RECORDS TO PROCESS

==================================================

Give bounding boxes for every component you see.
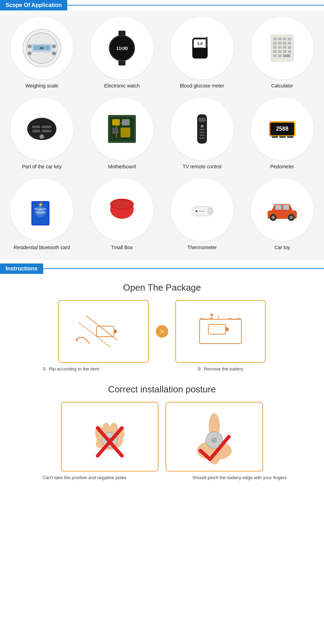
svg-text:2588: 2588 (276, 126, 288, 132)
scope-item-pedometer: 2588 Pedometer (244, 95, 321, 172)
scope-item-tmall-box: Tmall Box (84, 176, 160, 253)
scope-header-label: Scope Of Application (0, 0, 67, 10)
scope-item-calculator: Calculator (244, 14, 321, 91)
svg-rect-30 (283, 42, 286, 45)
car-key-icon (21, 108, 63, 150)
svg-rect-21 (206, 37, 208, 47)
svg-rect-104 (72, 312, 135, 351)
electronic-watch-icon: 11:30 (101, 27, 143, 69)
scope-item-blood-glucose-meter: 5.8 mmol/L Blood glucose meter (164, 14, 240, 91)
instructions-header: Instructions (0, 263, 324, 274)
scope-header: Scope Of Application (0, 0, 324, 10)
step1-illustration (65, 305, 142, 358)
svg-rect-56 (112, 128, 118, 134)
svg-rect-75 (287, 136, 293, 138)
svg-point-7 (28, 52, 31, 55)
svg-rect-95 (199, 210, 206, 212)
instructions-section: Open The Package > (0, 282, 324, 491)
pedometer-icon: 2588 (261, 108, 303, 150)
step2-num: ② (197, 366, 201, 371)
svg-point-5 (28, 45, 31, 48)
svg-point-129 (211, 437, 217, 443)
scope-circle-car-toy (251, 178, 314, 241)
blood-glucose-meter-icon: 5.8 mmol/L (181, 27, 223, 69)
svg-rect-57 (121, 128, 130, 137)
svg-rect-112 (226, 328, 229, 331)
correct-installation-steps (7, 402, 317, 472)
step1-text: Rip according to the dent (49, 366, 99, 371)
svg-point-103 (290, 216, 293, 219)
scope-circle-blood-glucose-meter: 5.8 mmol/L (171, 17, 233, 79)
scope-item-motherboard: Motherboard (84, 95, 160, 172)
scope-circle-motherboard (91, 98, 153, 160)
svg-rect-49 (42, 130, 52, 132)
scope-label-car-toy: Car toy (274, 245, 290, 250)
svg-text:Bluetooth: Bluetooth (34, 207, 46, 210)
instructions-header-line (43, 268, 324, 269)
scope-item-car-toy: Car toy (244, 176, 321, 253)
scope-circle-weighing-scale: 80 (10, 17, 73, 79)
svg-rect-29 (278, 42, 281, 45)
svg-rect-74 (279, 136, 286, 138)
svg-rect-31 (288, 42, 291, 45)
svg-rect-108 (114, 330, 117, 333)
step-arrow: > (156, 325, 168, 338)
svg-point-94 (195, 210, 198, 212)
svg-text:⚡: ⚡ (38, 202, 44, 208)
scope-label-bluetooth-card: Residential bluetooth card (14, 245, 70, 250)
svg-rect-46 (32, 125, 40, 128)
scope-circle-bluetooth-card: Bluetooth Induction ⚡ (10, 178, 73, 241)
svg-point-6 (52, 45, 56, 48)
step2-desc: ② Remove the battery (194, 366, 285, 371)
svg-rect-63 (199, 118, 206, 122)
step1-num: ① (42, 366, 46, 371)
scope-label-motherboard: Motherboard (108, 164, 136, 169)
scope-section: 80 Weighing scale 11:30 (0, 10, 324, 260)
svg-rect-48 (42, 125, 52, 128)
scope-circle-tv-remote (171, 98, 233, 160)
scope-label-weighing-scale: Weighing scale (25, 83, 59, 89)
svg-rect-98 (275, 205, 281, 210)
bluetooth-card-icon: Bluetooth Induction ⚡ (21, 189, 63, 231)
svg-rect-41 (278, 54, 281, 57)
correct-installation-title: Correct installation posture (7, 384, 317, 395)
svg-rect-27 (288, 38, 291, 40)
open-package-steps: > (7, 300, 317, 363)
svg-rect-66 (199, 132, 205, 133)
step-box-2 (175, 300, 266, 363)
svg-rect-34 (283, 46, 286, 49)
svg-text:80: 80 (40, 46, 44, 50)
scope-circle-electronic-watch: 11:30 (91, 17, 153, 79)
svg-point-88 (111, 200, 132, 208)
svg-rect-55 (122, 119, 130, 125)
scope-item-bluetooth-card: Bluetooth Induction ⚡ Residential blueto… (3, 176, 80, 253)
scope-label-pedometer: Pedometer (270, 164, 294, 169)
scope-circle-car-key (10, 98, 73, 160)
scope-grid: 80 Weighing scale 11:30 (3, 14, 321, 253)
svg-rect-36 (273, 50, 277, 53)
svg-rect-38 (283, 50, 286, 53)
step2-text: Remove the battery (204, 366, 243, 371)
scope-item-car-key: Part of the car key (3, 95, 80, 172)
scope-circle-pedometer: 2588 (251, 98, 314, 160)
correct-desc-right: Should pinch the battery edge with your … (191, 475, 288, 480)
scope-item-electronic-watch: 11:30 Electronic watch (84, 14, 160, 91)
correct-desc-wrong: Can't take the positive and negative pol… (36, 475, 133, 480)
scope-circle-tmall-box (91, 178, 153, 241)
svg-rect-37 (278, 50, 281, 53)
wrong-posture-illustration (64, 405, 155, 468)
calculator-icon (261, 27, 303, 69)
scope-label-electronic-watch: Electronic watch (104, 83, 140, 89)
svg-text:mmol/L: mmol/L (196, 46, 203, 48)
svg-rect-32 (273, 46, 277, 49)
thermometer-icon (181, 189, 223, 231)
svg-rect-47 (32, 130, 40, 132)
weighing-scale-icon: 80 (21, 27, 63, 69)
scope-item-weighing-scale: 80 Weighing scale (3, 14, 80, 91)
motherboard-icon (101, 108, 143, 150)
scope-item-thermometer: Thermometer (164, 176, 240, 253)
instructions-header-label: Instructions (0, 263, 43, 274)
scope-header-line (67, 5, 324, 6)
step1-desc: ① Rip according to the dent (39, 366, 130, 371)
svg-rect-54 (112, 119, 120, 125)
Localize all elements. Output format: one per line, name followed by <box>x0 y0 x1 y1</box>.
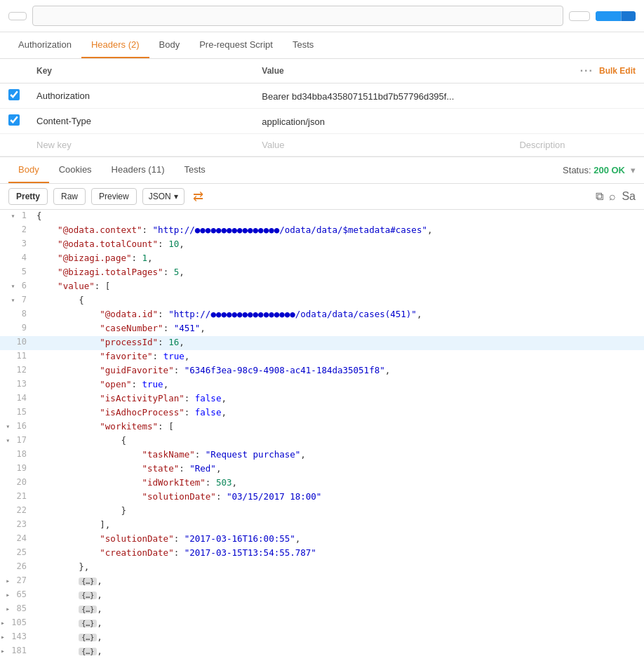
line-number: ▾ 16 <box>0 420 34 432</box>
fold-icon[interactable]: ▸ <box>6 577 10 585</box>
code-line: 23 ], <box>0 519 644 533</box>
line-content: {…}, <box>34 603 644 615</box>
line-content: "processId": 16, <box>34 336 644 348</box>
tab-body[interactable]: Body <box>149 32 190 58</box>
fold-icon[interactable]: ▸ <box>6 605 10 613</box>
more-options-icon[interactable]: ··· <box>580 65 593 77</box>
tab-authorization[interactable]: Authorization <box>8 32 81 58</box>
line-content: {…}, <box>34 589 644 601</box>
line-number: ▸ 85 <box>0 603 34 614</box>
code-toolbar: Pretty Raw Preview JSON ▾ ⇄ ⧉ ⌕ Sa <box>0 184 644 210</box>
line-content: } <box>34 505 644 516</box>
collapsed-badge-181[interactable]: {…} <box>79 648 97 655</box>
line-content: "value": [ <box>34 280 644 292</box>
tab-tests[interactable]: Tests <box>283 32 323 58</box>
header-key-0: Authorization <box>28 84 253 109</box>
collapsed-badge-143[interactable]: {…} <box>79 634 97 641</box>
raw-button[interactable]: Raw <box>53 188 86 205</box>
collapsed-badge-65[interactable]: {…} <box>79 592 97 599</box>
wrap-button[interactable]: ⇄ <box>193 189 203 204</box>
send-arrow-button[interactable] <box>621 11 636 21</box>
response-section: Body Cookies Headers (11) Tests Status: … <box>0 156 644 661</box>
tab-pre-request[interactable]: Pre-request Script <box>189 32 283 58</box>
pretty-button[interactable]: Pretty <box>8 188 48 205</box>
fold-icon[interactable]: ▾ <box>11 212 15 220</box>
placeholder-value[interactable]: Value <box>253 134 511 156</box>
line-number: 15 <box>0 406 34 418</box>
resp-tab-tests[interactable]: Tests <box>174 157 215 183</box>
line-number: 14 <box>0 392 34 403</box>
url-input[interactable] <box>32 6 563 26</box>
fold-icon[interactable]: ▾ <box>11 282 15 290</box>
code-line: 25 "creationDate": "2017-03-15T13:54:55.… <box>0 547 644 561</box>
header-checkbox-0[interactable] <box>8 89 20 100</box>
code-line: 19 "state": "Red", <box>0 462 644 476</box>
code-line: 21 "solutionDate": "03/15/2017 18:00" <box>0 490 644 505</box>
line-content: "state": "Red", <box>34 462 644 474</box>
line-content: "workitems": [ <box>34 420 644 432</box>
format-select[interactable]: JSON ▾ <box>142 188 185 205</box>
tab-headers[interactable]: Headers (2) <box>81 32 149 58</box>
line-content: "open": true, <box>34 378 644 390</box>
line-content: "@odata.context": "http://●●●●●●●●●●●●●●… <box>34 224 644 236</box>
fold-icon[interactable]: ▾ <box>6 436 10 444</box>
line-content: "guidFavorite": "6346f3ea-98c9-4908-ac41… <box>34 364 644 376</box>
code-area[interactable]: ▾ 1{ 2 "@odata.context": "http://●●●●●●●… <box>0 210 644 661</box>
fold-icon[interactable]: ▾ <box>11 296 15 304</box>
code-line: 22 } <box>0 505 644 519</box>
header-col-value: Value <box>253 59 511 84</box>
line-number: 5 <box>0 266 34 277</box>
code-line: 13 "open": true, <box>0 378 644 392</box>
header-checkbox-1[interactable] <box>8 114 20 126</box>
line-content: "taskName": "Request purchase", <box>34 448 644 460</box>
line-number: 24 <box>0 533 34 544</box>
line-content: { <box>34 434 644 446</box>
line-number: 12 <box>0 364 34 375</box>
resp-tab-body[interactable]: Body <box>8 157 49 183</box>
fold-icon[interactable]: ▾ <box>6 422 10 430</box>
code-line: 5 "@bizagi.totalPages": 5, <box>0 266 644 280</box>
fold-icon[interactable]: ▸ <box>6 591 10 599</box>
line-number: 19 <box>0 462 34 474</box>
line-number: 9 <box>0 322 34 333</box>
copy-button[interactable]: ⧉ <box>596 190 603 203</box>
fold-icon[interactable]: ▸ <box>1 647 5 655</box>
method-select[interactable] <box>8 12 27 20</box>
line-number: ▾ 7 <box>0 294 34 305</box>
request-tabs: Authorization Headers (2) Body Pre-reque… <box>0 32 644 59</box>
fold-icon[interactable]: ▸ <box>1 619 5 627</box>
resp-tab-cookies[interactable]: Cookies <box>49 157 102 183</box>
send-button[interactable] <box>596 11 621 21</box>
line-content: }, <box>34 561 644 573</box>
preview-button[interactable]: Preview <box>91 188 137 205</box>
params-button[interactable] <box>569 11 590 21</box>
fold-icon[interactable]: ▸ <box>1 633 5 641</box>
code-actions: ⧉ ⌕ Sa <box>596 190 636 203</box>
collapsed-badge-105[interactable]: {…} <box>79 620 97 627</box>
response-toggle[interactable]: ▾ <box>631 165 636 175</box>
line-content: "creationDate": "2017-03-15T13:54:55.787… <box>34 547 644 559</box>
save-response-button[interactable]: Sa <box>622 190 636 203</box>
code-line: ▾ 6 "value": [ <box>0 280 644 294</box>
code-line: 12 "guidFavorite": "6346f3ea-98c9-4908-a… <box>0 364 644 378</box>
resp-tab-headers[interactable]: Headers (11) <box>102 157 175 183</box>
code-line: ▸ 65 {…}, <box>0 589 644 603</box>
status-code: 200 OK <box>593 165 625 175</box>
code-line: ▸ 181 {…}, <box>0 645 644 659</box>
collapsed-badge-85[interactable]: {…} <box>79 606 97 613</box>
placeholder-key[interactable]: New key <box>28 134 253 156</box>
bulk-edit-button[interactable]: Bulk Edit <box>599 66 636 76</box>
line-content: { <box>34 294 644 306</box>
top-bar <box>0 0 644 32</box>
header-key-1: Content-Type <box>28 109 253 134</box>
placeholder-desc[interactable]: Description <box>511 134 644 156</box>
code-line: 8 "@odata.id": "http://●●●●●●●●●●●●●●●●/… <box>0 308 644 322</box>
line-number: 4 <box>0 252 34 263</box>
collapsed-badge-27[interactable]: {…} <box>79 577 97 585</box>
line-number: 22 <box>0 505 34 516</box>
line-number: 2 <box>0 224 34 235</box>
line-content: "isAdhocProcess": false, <box>34 406 644 418</box>
search-button[interactable]: ⌕ <box>609 190 616 203</box>
code-line: ▸ 105 {…}, <box>0 617 644 631</box>
line-number: 25 <box>0 547 34 558</box>
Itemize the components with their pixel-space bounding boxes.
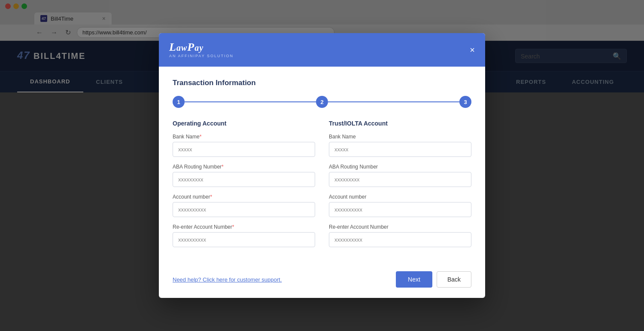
lawpay-logo: LawPay AN AFFINIPAY SOLUTION [169, 42, 234, 58]
modal-overlay: LawPay AN AFFINIPAY SOLUTION × Transacti… [0, 0, 644, 331]
op-reenter-label: Re-enter Account Number* [173, 224, 315, 230]
trust-account-col: Trust/IOLTA Account Bank Name ABA Routin… [329, 120, 471, 254]
footer-actions: Next Back [396, 271, 471, 288]
section-title: Transaction Information [173, 79, 471, 87]
op-bank-name-input[interactable] [173, 142, 315, 157]
modal-header: LawPay AN AFFINIPAY SOLUTION × [159, 33, 485, 67]
step-2: 2 [316, 96, 328, 108]
modal: LawPay AN AFFINIPAY SOLUTION × Transacti… [159, 33, 485, 298]
trust-aba-group: ABA Routing Number [329, 164, 471, 187]
op-aba-required: * [222, 164, 224, 170]
operating-account-col: Operating Account Bank Name* ABA Routing… [173, 120, 315, 254]
form-columns: Operating Account Bank Name* ABA Routing… [173, 120, 471, 254]
op-reenter-required: * [232, 224, 234, 230]
help-link[interactable]: Need help? Click here for customer suppo… [173, 276, 282, 283]
op-aba-label: ABA Routing Number* [173, 164, 315, 170]
trust-reenter-input[interactable] [329, 232, 471, 247]
trust-bank-name-input[interactable] [329, 142, 471, 157]
step-line-1-2 [185, 101, 316, 102]
trust-account-number-input[interactable] [329, 202, 471, 217]
trust-account-title: Trust/IOLTA Account [329, 120, 471, 127]
trust-bank-name-label: Bank Name [329, 134, 471, 140]
op-reenter-input[interactable] [173, 232, 315, 247]
modal-footer: Need help? Click here for customer suppo… [159, 264, 485, 298]
step-1: 1 [173, 96, 185, 108]
lawpay-logo-sub: AN AFFINIPAY SOLUTION [169, 54, 234, 58]
step-line-2-3 [328, 101, 459, 102]
trust-bank-name-group: Bank Name [329, 134, 471, 157]
op-account-number-group: Account number* [173, 194, 315, 217]
step-3: 3 [459, 96, 471, 108]
op-bank-name-required: * [200, 134, 202, 140]
next-button[interactable]: Next [396, 271, 432, 288]
op-reenter-group: Re-enter Account Number* [173, 224, 315, 247]
lawpay-logo-main: LawPay [169, 42, 234, 53]
trust-account-number-group: Account number [329, 194, 471, 217]
trust-account-number-label: Account number [329, 194, 471, 200]
op-account-number-input[interactable] [173, 202, 315, 217]
trust-reenter-label: Re-enter Account Number [329, 224, 471, 230]
op-acct-required: * [210, 194, 212, 200]
trust-reenter-group: Re-enter Account Number [329, 224, 471, 247]
op-account-number-label: Account number* [173, 194, 315, 200]
operating-account-title: Operating Account [173, 120, 315, 127]
stepper: 1 2 3 [173, 96, 471, 108]
op-bank-name-group: Bank Name* [173, 134, 315, 157]
op-aba-group: ABA Routing Number* [173, 164, 315, 187]
trust-aba-input[interactable] [329, 172, 471, 187]
trust-aba-label: ABA Routing Number [329, 164, 471, 170]
op-aba-input[interactable] [173, 172, 315, 187]
back-button[interactable]: Back [437, 271, 471, 288]
modal-close-button[interactable]: × [470, 46, 475, 54]
modal-body: Transaction Information 1 2 3 Operating … [159, 67, 485, 264]
op-bank-name-label: Bank Name* [173, 134, 315, 140]
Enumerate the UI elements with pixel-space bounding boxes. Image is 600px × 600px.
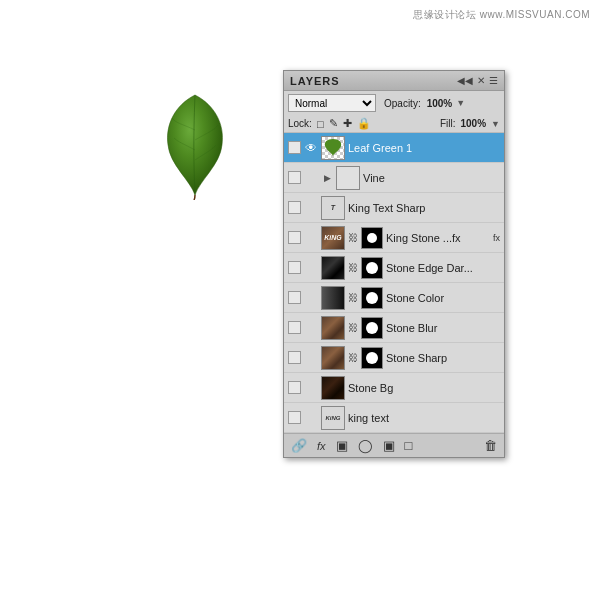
delete-layer-btn[interactable]: 🗑 <box>481 438 500 453</box>
layer-name: Stone Bg <box>348 382 500 394</box>
fill-arrow[interactable]: ▼ <box>491 119 500 129</box>
layer-visibility-check[interactable] <box>288 171 301 184</box>
lock-move-icon[interactable]: ✚ <box>343 117 352 130</box>
lock-checkbox-icon[interactable]: □ <box>317 118 324 130</box>
eye-icon[interactable]: 👁 <box>304 141 318 155</box>
layer-row[interactable]: 👁 ⛓ Stone Sharp <box>284 343 504 373</box>
watermark: 思缘设计论坛 www.MISSVUAN.COM <box>413 8 590 22</box>
layer-visibility-check[interactable] <box>288 291 301 304</box>
layer-thumb: T <box>321 196 345 220</box>
panel-title: LAYERS <box>290 75 340 87</box>
mask-thumb <box>361 257 383 279</box>
layer-name: King Text Sharp <box>348 202 500 214</box>
layer-visibility-check[interactable] <box>288 411 301 424</box>
layers-panel: LAYERS ◀◀ ✕ ☰ Normal Multiply Screen Opa… <box>283 70 505 458</box>
layer-visibility-check[interactable] <box>288 141 301 154</box>
layers-list[interactable]: 👁 Leaf Green 1 👁 ▶ Vine 👁 T King Text Sh… <box>284 133 504 433</box>
panel-toolbar: 🔗 fx ▣ ◯ ▣ □ 🗑 <box>284 433 504 457</box>
lock-label: Lock: <box>288 118 312 129</box>
link-icon: ⛓ <box>348 351 358 365</box>
blend-mode-select[interactable]: Normal Multiply Screen <box>288 94 376 112</box>
add-adjustment-btn[interactable]: ◯ <box>355 438 376 453</box>
link-icon: ⛓ <box>348 261 358 275</box>
expand-arrow-icon[interactable]: ▶ <box>321 172 333 184</box>
layer-name: Vine <box>363 172 500 184</box>
add-group-btn[interactable]: ▣ <box>380 438 398 453</box>
panel-titlebar: LAYERS ◀◀ ✕ ☰ <box>284 71 504 91</box>
layer-visibility-check[interactable] <box>288 261 301 274</box>
fill-label: Fill: <box>440 118 456 129</box>
layer-name: King Stone ...fx <box>386 232 489 244</box>
layer-name: Stone Edge Dar... <box>386 262 500 274</box>
canvas-leaf <box>160 90 230 200</box>
mask-thumb <box>361 227 383 249</box>
link-icon: ⛓ <box>348 321 358 335</box>
layer-row[interactable]: 👁 ⛓ Stone Edge Dar... <box>284 253 504 283</box>
panel-collapse-btn[interactable]: ◀◀ <box>457 76 473 86</box>
add-fx-btn[interactable]: fx <box>314 440 329 452</box>
layer-thumb <box>321 256 345 280</box>
lock-all-icon[interactable]: 🔒 <box>357 117 371 130</box>
layer-name: Stone Blur <box>386 322 500 334</box>
layer-name: Stone Sharp <box>386 352 500 364</box>
panel-close-btn[interactable]: ✕ <box>477 76 485 86</box>
link-icon: ⛓ <box>348 231 358 245</box>
layer-visibility-check[interactable] <box>288 321 301 334</box>
link-icon: ⛓ <box>348 291 358 305</box>
opacity-arrow[interactable]: ▼ <box>456 98 465 108</box>
layer-visibility-check[interactable] <box>288 201 301 214</box>
layer-thumb <box>336 166 360 190</box>
layer-thumb <box>321 346 345 370</box>
layer-row[interactable]: 👁 T King Text Sharp <box>284 193 504 223</box>
panel-controls: ◀◀ ✕ ☰ <box>457 76 498 86</box>
layer-visibility-check[interactable] <box>288 351 301 364</box>
link-layers-btn[interactable]: 🔗 <box>288 438 310 453</box>
layer-row[interactable]: 👁 ⛓ Stone Color <box>284 283 504 313</box>
layer-thumb <box>321 316 345 340</box>
panel-menu-btn[interactable]: ☰ <box>489 76 498 86</box>
mask-thumb <box>361 317 383 339</box>
add-mask-btn[interactable]: ▣ <box>333 438 351 453</box>
layer-thumb <box>321 136 345 160</box>
new-layer-btn[interactable]: □ <box>402 438 416 453</box>
blend-row: Normal Multiply Screen Opacity: 100% ▼ <box>284 91 504 115</box>
layer-row[interactable]: 👁 KiNG ⛓ King Stone ...fx fx <box>284 223 504 253</box>
layer-name: Leaf Green 1 <box>348 142 500 154</box>
lock-row: Lock: □ ✎ ✚ 🔒 Fill: 100% ▼ <box>284 115 504 133</box>
fx-badge: fx <box>493 233 500 243</box>
layer-thumb <box>321 286 345 310</box>
layer-thumb: KiNG <box>321 406 345 430</box>
opacity-label: Opacity: <box>384 98 421 109</box>
mask-thumb <box>361 347 383 369</box>
opacity-value: 100% <box>427 98 453 109</box>
lock-brush-icon[interactable]: ✎ <box>329 117 338 130</box>
layer-visibility-check[interactable] <box>288 381 301 394</box>
layer-row[interactable]: 👁 KiNG king text <box>284 403 504 433</box>
layer-row[interactable]: 👁 Stone Bg <box>284 373 504 403</box>
layer-row[interactable]: 👁 ▶ Vine <box>284 163 504 193</box>
layer-thumb <box>321 376 345 400</box>
layer-row[interactable]: 👁 Leaf Green 1 <box>284 133 504 163</box>
layer-name: Stone Color <box>386 292 500 304</box>
mask-thumb <box>361 287 383 309</box>
layer-thumb: KiNG <box>321 226 345 250</box>
layer-visibility-check[interactable] <box>288 231 301 244</box>
fill-value: 100% <box>461 118 487 129</box>
layer-row[interactable]: 👁 ⛓ Stone Blur <box>284 313 504 343</box>
layer-name: king text <box>348 412 500 424</box>
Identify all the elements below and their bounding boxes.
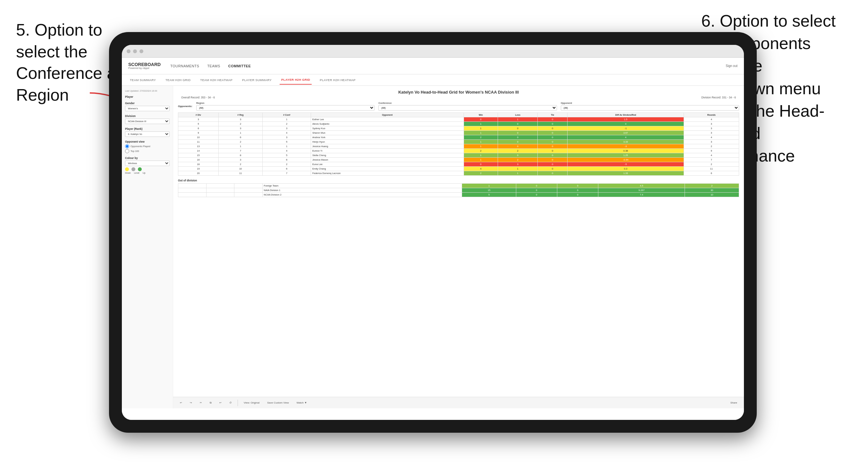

==================================================

PROBLEM TO SOLVE
Locate the word "odata" in the entries, and copy every line where it is found.

EXERCISE ANSWER
line-content: "@odata.context": "http://●●●●●●●●●●●●●●… <box>34 224 644 236</box>
code-area[interactable]: ▾ 1{ 2 "@odata.context": "http://●●●●●●●… <box>0 210 644 661</box>
code-line: 8 "@odata.id": "http://●●●●●●●●●●●●●●●●/… <box>0 308 644 322</box>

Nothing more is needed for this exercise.